C'est une partie de la consultation citoyenne restituée lundi à Nouméa : la démarche d'"écoute profonde" conduite à travers plus de 2 200 interviews laisse apparaître les grandes lignes de fracture de la société calédonienne, mais aussi des attentes qui vont au-delà des questions institutionnelles.

La restitution publique de lundi soir au centre Tjibaou a commencé par un gros morceau de la consultation : la fameuse démarche d’"écoute profonde". Au vu du processus institutionnel en cours, le ministère des Outre-mer voulait appréhender les craintes et les questionnements des Calédoniens sur différentes thématiques. NC la 1ere vous en donne les grandes lignes. 

  • 2 207 interviews

Des échantillons d’habitants ont été interrogés, sur des sujets institutionnels, économiques ou sociétaux et sur leur vision de l’avenir :

  • 104 interviews qui ont duré en moyenne une heure dix, effectuées en face-à-face à travers tout le pays.
  • 1 003 interviews se voulant représentatives de la population adulte.
  • 1 100 interviews ciblant des étudiants.

 

  • Des Calédoniens "plutôt inquiets"

La perception générale des Calédoniens interrogés laisse apparaître un niveau de confiance en l’avenir qui est dégradé. Ils ont été 52% à se dire inquiets quant au futur et au développement de la Nouvelle-Calédonie (34% plutôt inquiets et 18% très inquiets). 

Cette inquiétude s’est avérée plus marquée parmi les répondants qui se sont dits électeurs du "Non", les non-inscrits sur la liste référendaire et, à une autre échelle, chez les résidents de la province Sud.

Le fait de se dire assez confiant(e) s’est retrouvé davantage chez les partisans du "Oui", les Kanak, et les habitants de la province Nord. On notera aussi que la réponse neutre - ni confiant(e), ni inquiet(e) - a été marquée en province Îles.

 

  • Les grands blocs se distinguent

Placée entre deux référendums, cette consultation citoyenne présente d’un bout à l’autre, et on pouvait s’y attendre, des points de vue distincts selon que l’on est favorable à l’indépendance ou partisan du maintien dans la France.

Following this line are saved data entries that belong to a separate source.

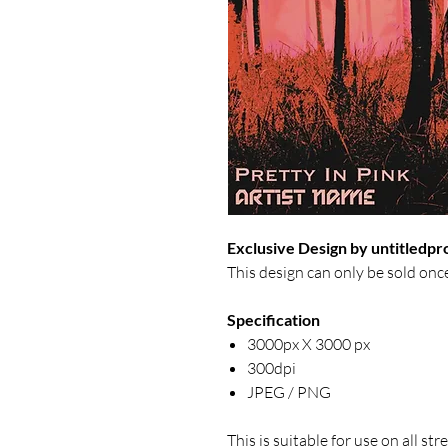
Exclusive Design by untitledpr
This design can only be sold onc
Specification
3000px X 3000 px
300dpi
JPEG / PNG
This is suitable for use on all s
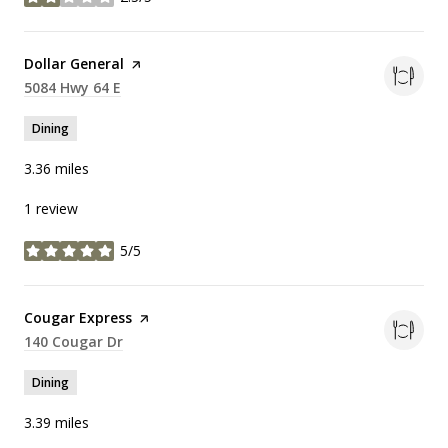
stars
Visit the
Dollar General
page on Yelp
Search
5084 Hwy 64 E
on Google Maps
Dining
3.36
miles
1 review
5/5
stars
Visit the
Cougar Express
page on Yelp
Search
140 Cougar Dr
on Google Maps
Dining
3.39
miles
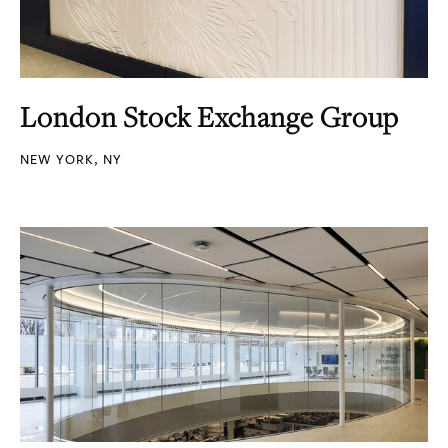
London Stock Exchange Group
NEW YORK, NY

Interrogés sur les deux principaux sujets qui les préoccupent, les habitants consultés citent d’ailleurs en premier le fait de savoir si la Calédonie sera ou non indépendante. Avant la double problématique de la santé et la protection sociale, puis la situation économique, ainsi que le système scolaire et l’éducation, ou encore la sécurité des biens et des personnes. 

  • Un vivre-ensemble encore à construire

D’après les réponses recueillies, la notion de vivre-ensemble n’est pas ressentie comme acquise. Pour y arriver, les uns comme les autres évoquent le besoin de respect et de tolérance vis-à-vis de l’autre. En faisant preuve d’ouverture d’esprit, en assumant l'histoire du pays sans haine de l’autre, ou encore par le sport et son aspect fédérateur.

Les répondants se disant indépendantistes accordent une importance particulière à la découverte et au partage des cultures, ainsi qu’à l’égalité des chances et l’égalité d’accès à l’emploi. 

Les non-indépendantistes citent plutôt le dialogue et les échanges, l’importance de modérer les dérapages politiques, le besoin de rechercher une solution consensuelle, de ne pas stigmatiser l’autre, et le rôle des parents pour éduquer.

On souhaite vivre ensemble. Mais pour cela, il va falloir lever des incompréhensions.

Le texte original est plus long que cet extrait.